STF avisou: Couto fica
“Interlocutores do novo governador afirmam inclusive que ele já foi avisado por ministros do STF de que não sairá da cadeira tão cedo, porque muito provavelmente a questão não será definida a tempo de se realizarem eleições diretas no estado”, completou Malu Gaspar.
Mudanças no estafe
Com a perspectiva de ficar no cargo, desde segunda Ricardo Couto exonerou o secretário-chefe de Gabinete, Rodrigo Abel, último membro do núcleo duro da gestão Cláudio Castro (PL). Assim como Nicholas Cardoso da presidência do Rioprevidência, fundo de pensão do servidor que aplicou R$ 2,6 bilhões no Banco Master.

Análise jurídica (I)
“O problema é que o tempo do processo jurídico não acompanha o tempo da política. Um pedido de vista (do ministro Flávio Dino no STF) pode se estender mais de 90 dias e põe o Estado em situação delicada: reduz a viabilidade da eleição a governador, indireta ou direta, com o mandato já no fim”, disse Pryscila Marins, advogada eleitoral.
“Precedente perigoso”
“Nesse vácuo começam a surgir soluções sem base legal. A permanência prolongada do presidente do TJ no comando do Executivo não tem amparo na legislação. A substituição existe, mas é excepcional e temporária. Se isso for admitido, abre-se um precedente perigoso: um governo sem legitimidade eleitoral”, concluiu Pryscila.

Análise jurídica (II)
“Há precedentes nesse sentido: a renúncia (de Castro) foi fraudulenta. A hipótese seria de eleição direta. Mas não é racional termos duas eleições diretas em tão pequeno período de tempo. Daí a decisão do TSE pela eleição indireta”, analisou o advogado Carlos Alexandre de Azevedo Campos, professor da Uerj e ex-assessor do STF.

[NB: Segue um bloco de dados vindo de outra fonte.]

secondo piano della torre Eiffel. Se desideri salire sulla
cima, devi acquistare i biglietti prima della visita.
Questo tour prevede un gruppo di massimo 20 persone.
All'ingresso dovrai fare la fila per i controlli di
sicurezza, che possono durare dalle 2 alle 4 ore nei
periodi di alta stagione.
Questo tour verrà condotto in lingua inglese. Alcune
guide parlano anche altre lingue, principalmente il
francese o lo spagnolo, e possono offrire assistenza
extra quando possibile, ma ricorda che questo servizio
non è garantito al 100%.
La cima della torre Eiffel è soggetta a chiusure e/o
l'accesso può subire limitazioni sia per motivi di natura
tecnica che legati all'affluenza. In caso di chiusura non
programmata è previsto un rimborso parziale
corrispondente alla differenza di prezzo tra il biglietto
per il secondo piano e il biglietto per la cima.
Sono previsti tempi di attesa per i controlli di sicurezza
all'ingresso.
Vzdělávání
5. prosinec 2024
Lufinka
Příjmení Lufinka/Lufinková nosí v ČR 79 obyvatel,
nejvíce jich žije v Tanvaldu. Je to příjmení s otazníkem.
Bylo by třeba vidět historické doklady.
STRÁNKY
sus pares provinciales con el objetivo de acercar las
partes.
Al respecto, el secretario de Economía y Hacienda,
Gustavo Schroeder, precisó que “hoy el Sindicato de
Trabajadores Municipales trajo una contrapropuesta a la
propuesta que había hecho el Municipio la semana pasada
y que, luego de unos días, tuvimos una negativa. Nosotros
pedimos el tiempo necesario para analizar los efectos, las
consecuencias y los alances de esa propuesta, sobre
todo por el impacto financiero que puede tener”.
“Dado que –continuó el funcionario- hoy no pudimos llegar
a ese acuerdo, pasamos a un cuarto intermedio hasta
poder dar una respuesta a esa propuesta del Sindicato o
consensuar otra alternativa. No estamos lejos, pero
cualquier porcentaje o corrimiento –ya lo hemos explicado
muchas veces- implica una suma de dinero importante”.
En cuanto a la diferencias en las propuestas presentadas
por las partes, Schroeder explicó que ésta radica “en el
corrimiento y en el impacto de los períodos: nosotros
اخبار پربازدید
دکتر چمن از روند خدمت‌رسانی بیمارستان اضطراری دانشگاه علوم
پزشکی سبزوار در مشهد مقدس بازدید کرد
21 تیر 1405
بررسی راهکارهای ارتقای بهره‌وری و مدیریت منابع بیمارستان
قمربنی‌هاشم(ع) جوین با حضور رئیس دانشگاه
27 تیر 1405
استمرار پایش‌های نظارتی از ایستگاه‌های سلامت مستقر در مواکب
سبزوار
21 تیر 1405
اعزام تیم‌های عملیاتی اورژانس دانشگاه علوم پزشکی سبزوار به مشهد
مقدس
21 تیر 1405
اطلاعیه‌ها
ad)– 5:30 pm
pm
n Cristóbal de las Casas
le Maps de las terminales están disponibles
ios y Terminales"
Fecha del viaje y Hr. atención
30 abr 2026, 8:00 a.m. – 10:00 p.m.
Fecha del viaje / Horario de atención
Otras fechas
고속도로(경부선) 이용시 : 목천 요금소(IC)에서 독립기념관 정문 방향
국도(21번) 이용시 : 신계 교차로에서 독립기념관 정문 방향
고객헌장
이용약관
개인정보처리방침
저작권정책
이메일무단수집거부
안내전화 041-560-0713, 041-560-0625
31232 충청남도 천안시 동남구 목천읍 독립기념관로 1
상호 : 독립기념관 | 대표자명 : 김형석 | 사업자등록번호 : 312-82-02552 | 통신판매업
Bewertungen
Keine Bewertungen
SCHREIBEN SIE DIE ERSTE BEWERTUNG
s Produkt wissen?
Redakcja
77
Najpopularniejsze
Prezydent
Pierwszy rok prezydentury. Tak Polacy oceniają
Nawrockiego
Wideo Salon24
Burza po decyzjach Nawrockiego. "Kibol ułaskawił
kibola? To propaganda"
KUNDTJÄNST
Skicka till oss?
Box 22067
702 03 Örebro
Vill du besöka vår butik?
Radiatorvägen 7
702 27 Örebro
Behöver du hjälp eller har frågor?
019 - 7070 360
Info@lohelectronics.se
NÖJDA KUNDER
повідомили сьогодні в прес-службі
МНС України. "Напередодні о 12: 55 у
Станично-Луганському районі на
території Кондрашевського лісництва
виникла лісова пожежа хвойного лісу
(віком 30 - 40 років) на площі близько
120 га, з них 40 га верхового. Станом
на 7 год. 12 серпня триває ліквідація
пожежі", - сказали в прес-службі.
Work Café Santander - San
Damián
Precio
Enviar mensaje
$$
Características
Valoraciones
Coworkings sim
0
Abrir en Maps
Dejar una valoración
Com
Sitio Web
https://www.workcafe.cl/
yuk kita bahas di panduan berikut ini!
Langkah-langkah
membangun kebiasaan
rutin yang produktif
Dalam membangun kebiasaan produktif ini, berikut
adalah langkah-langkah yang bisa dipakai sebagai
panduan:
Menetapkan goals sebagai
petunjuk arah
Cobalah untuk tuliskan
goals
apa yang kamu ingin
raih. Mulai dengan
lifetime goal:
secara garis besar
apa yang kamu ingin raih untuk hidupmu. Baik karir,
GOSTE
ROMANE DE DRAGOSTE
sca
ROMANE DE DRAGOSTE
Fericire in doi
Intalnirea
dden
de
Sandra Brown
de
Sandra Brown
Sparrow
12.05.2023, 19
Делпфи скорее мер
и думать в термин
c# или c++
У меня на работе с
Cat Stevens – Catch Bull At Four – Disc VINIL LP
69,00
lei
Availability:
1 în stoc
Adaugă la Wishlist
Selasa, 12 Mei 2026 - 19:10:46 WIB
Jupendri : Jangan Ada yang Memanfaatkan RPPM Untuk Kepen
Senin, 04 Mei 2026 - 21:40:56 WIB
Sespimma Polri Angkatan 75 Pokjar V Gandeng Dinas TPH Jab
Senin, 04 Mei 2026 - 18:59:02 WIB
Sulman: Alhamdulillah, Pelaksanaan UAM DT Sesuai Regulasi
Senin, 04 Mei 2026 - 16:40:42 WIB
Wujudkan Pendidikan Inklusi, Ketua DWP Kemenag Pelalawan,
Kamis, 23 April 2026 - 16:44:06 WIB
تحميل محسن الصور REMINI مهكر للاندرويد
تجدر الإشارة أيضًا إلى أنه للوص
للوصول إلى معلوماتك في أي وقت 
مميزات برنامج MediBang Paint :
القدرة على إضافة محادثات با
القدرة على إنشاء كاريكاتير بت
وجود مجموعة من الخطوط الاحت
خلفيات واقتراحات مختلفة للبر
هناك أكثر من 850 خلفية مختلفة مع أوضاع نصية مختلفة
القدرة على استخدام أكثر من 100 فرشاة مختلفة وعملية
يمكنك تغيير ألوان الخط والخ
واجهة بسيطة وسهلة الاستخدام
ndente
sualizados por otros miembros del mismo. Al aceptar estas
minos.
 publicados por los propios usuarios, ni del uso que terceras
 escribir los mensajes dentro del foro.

“O STF não deveria interferir”
“Ministros do STF, pelo descrédito da Alerj, querem intervir diretamente na política de governo. Para decidirem o que não poderiam: quem deve governar. E o que é pior, parece que pela manobra do pedido de vista (de Flávio Dino). Mesmo diante do quadro endêmico de corrupção no RJ, o STF não deveria intervir” concluiu Carlos Alexandre.
Paes favorecido?
Se Couto ficar governador até outubro, o maior favorecido deve ser o ex-prefeito carioca Eduardo Paes (PSD), favorito em todas as pesquisas (confira aqui e aqui) até aqui a governador. Seu provável adversário, o deputado estadual Douglas Ruas (PL) ficou perto de assumir como governador-tampão após ter sido eleito (confira aqui) presidente da Alerj no dia 26.
Melhor chance de Ruas
Nome do bolsonarismo, força eleitoral dominante entre os fluminenses em 2018 e 2022, Ruas ainda é desconhecido da maioria dos seus eleitores. Se, da condição de presidente eleito da Alerj, assumisse como governador-tampão, teria a chance de se fazer conhecer com o peso da máquina que disputaria pelo voto popular em outubro.
Alerj elege à tarde, TJ anula à noite
Só que, no mesmo dia 26 em que Ruas foi eleito presidente da Alerj à tarde, o TJ-RJ anulou o ato (confira aqui) à noite. Porque só poderia ser iniciado após a retotalização dos votos pelo Tribunal Regional Eleitoral (TRE), como determinado pelo Tribunal Superior Eleitoral (TSE), quando cassou o mandato do ex-presidente da Alerj Rodrigo Bacellar (União).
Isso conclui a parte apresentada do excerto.